§ **EXERCISE GOAL**
Type out the whole listing again exactly, pictures omitted.

########

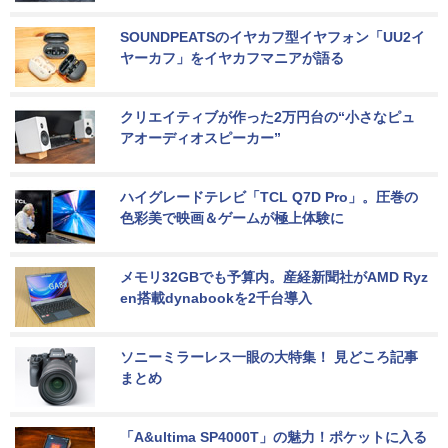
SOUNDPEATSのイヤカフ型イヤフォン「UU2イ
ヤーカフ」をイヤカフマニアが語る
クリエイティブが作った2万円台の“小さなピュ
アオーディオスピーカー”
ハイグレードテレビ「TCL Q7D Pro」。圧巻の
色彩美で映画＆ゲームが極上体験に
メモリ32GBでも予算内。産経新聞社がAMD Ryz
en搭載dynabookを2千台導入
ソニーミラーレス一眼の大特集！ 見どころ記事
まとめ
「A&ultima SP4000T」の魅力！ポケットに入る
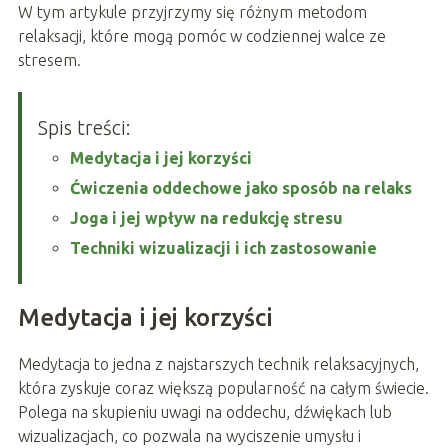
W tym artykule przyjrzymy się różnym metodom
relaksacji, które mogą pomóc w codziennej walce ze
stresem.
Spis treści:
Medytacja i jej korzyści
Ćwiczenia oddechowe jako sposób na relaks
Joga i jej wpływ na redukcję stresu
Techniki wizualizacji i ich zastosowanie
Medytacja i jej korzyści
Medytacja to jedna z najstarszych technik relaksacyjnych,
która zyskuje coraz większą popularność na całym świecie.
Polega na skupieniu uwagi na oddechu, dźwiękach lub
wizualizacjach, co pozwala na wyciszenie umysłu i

########

§ **REPLY TO THE EXERCISE**
SOUNDPEATSのイヤカフ型イヤフォン「UU2イ
ヤーカフ」をイヤカフマニアが語る
クリエイティブが作った2万円台の“小さなピュ
アオーディオスピーカー”
ハイグレードテレビ「TCL Q7D Pro」。圧巻の
色彩美で映画＆ゲームが極上体験に
メモリ32GBでも予算内。産経新聞社がAMD Ryz
en搭載dynabookを2千台導入
ソニーミラーレス一眼の大特集！ 見どころ記事
まとめ
「A&ultima SP4000T」の魅力！ポケットに入る
W tym artykule przyjrzymy się różnym metodom
relaksacji, które mogą pomóc w codziennej walce ze
stresem.
Spis treści:
Medytacja i jej korzyści
Ćwiczenia oddechowe jako sposób na relaks
Joga i jej wpływ na redukcję stresu
Techniki wizualizacji i ich zastosowanie
Medytacja i jej korzyści
Medytacja to jedna z najstarszych technik relaksacyjnych,
która zyskuje coraz większą popularność na całym świecie.
Polega na skupieniu uwagi na oddechu, dźwiękach lub
wizualizacjach, co pozwala na wyciszenie umysłu i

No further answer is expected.